Late Saturday morning, Ron Holmes drove off in his new van from a New Jersey dealership. After driving 250 miles yesterday from his home in Maryland, he was afraid he'd missed out on trading in his clunker, a 1995 Chevy van. But it all worked out, reports CBS News correspondent Randall Pinkston.
Holmes discount will amount to about $7,000, and that includes $3,500 from the Car Allowance Rebate System, known as Cash for Clunkers.
Its success was a major surprise.
"We sold nine cars since the program started," said Kamil Askhar, the general manager of Englewood Chevrolet. "That's within a week."
The $1 billion program, launched nine days ago, was supposed to last until November. Then on Thursday - a scare - reports the money had run out in just one week, making dealers like Ashkar very nervous.
"I'm not going to sell the car based on Cash for Clunkers unless I know I was guaranteed the money," Ashkar said. "There is no way the dealership can have $3,500 to $4,500 loss on a sale."
The White House guarantees the program at least through the weekend, so Ashkar is continuing to provide the clunker discount.
Saturday morning, Transportation Secretary Ray LaHood sought to reassure dealers and prospective car buyers that the plan would continue.
"No one should worry," LaHood said. "Go out and buy a car."
Analysts believe the Senate will have to follow the House's lead and guarantee the additional $2 billion to continue the program.
"The valid deals that are on the table right now I think the government will fund, because otherwise, they're leaving the dealership holding the bag," said Rebecca Lindland, an automotive industry analyst with HIS Global Insight.
While dealers like the program, they don't like the 136-page rulebook and a constantly-crashing Web site that dealers must use to register clunkers and get the government reimbursement. But there are no complaints about the ability to bring in more potential buyers.
"If there was no Cash for Clunkers program, would you be doing this trade in?" Pinkston asked Holmes.

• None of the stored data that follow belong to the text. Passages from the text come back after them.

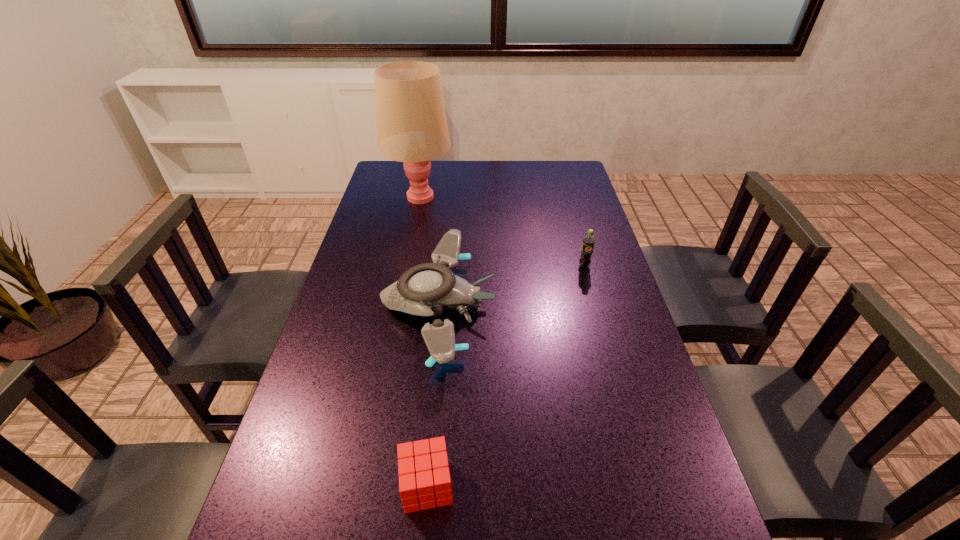 Identify the location of vacant area that lies between the lampshade and the second tallest object. Image resolution: width=960 pixels, height=540 pixels. (502, 232).

Image resolution: width=960 pixels, height=540 pixels. What are the coordinates of `vacant area that lies between the shortest object and the tallest object` in the screenshot? It's located at (423, 342).

The image size is (960, 540). I want to click on empty space between the second tallest object and the lampshade, so click(502, 232).

At what (x,y) coordinates should I click in order to perform the action: click on vacant region between the drone and the nearest object. Please return your answer as a coordinate pair (x, y). The width and height of the screenshot is (960, 540). Looking at the image, I should click on (433, 396).

You are a GUI agent. You are given a task and a screenshot of the screen. Output one action in this format:
    pyautogui.click(x=<x>, y=<y>)
    Task: Click on the vacant space that's between the nearest object and the second tallest object
    This screenshot has width=960, height=540.
    Given the screenshot: What is the action you would take?
    pyautogui.click(x=506, y=376)

At what (x,y) coordinates should I click in order to perform the action: click on object that is the closest one to the drone. Please return your answer as a coordinate pair (x, y). Looking at the image, I should click on (421, 473).

Locate an element on the screen. The height and width of the screenshot is (540, 960). object that is the closest to the nearest object is located at coordinates (427, 289).

At what (x,y) coordinates should I click in order to perform the action: click on free space that satisfies the following two spatial constraints: 1. on the front label of the soda; 2. on the front-facing side of the drone. Please return your answer as a coordinate pair (x, y). The width and height of the screenshot is (960, 540). Looking at the image, I should click on (595, 306).

This screenshot has height=540, width=960. I want to click on blank area in the image that satisfies the following two spatial constraints: 1. on the front-facing side of the drone; 2. on the back side of the cube, so pos(420,485).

"No, not today," Holmes said.
And no complaints from junkyard owners, who get the old cars from the dealers after the engines have been disabled.
"It's double the business," said Ed Malone with Brookfield Resource Management. "We're getting a lot more cars in. It's good for my business."
The government isn't sure yet whether the first billion has actually been spent yet. But if it has, it means the additional $2 billion Congress is expected to appropriate could be gone in less than a month.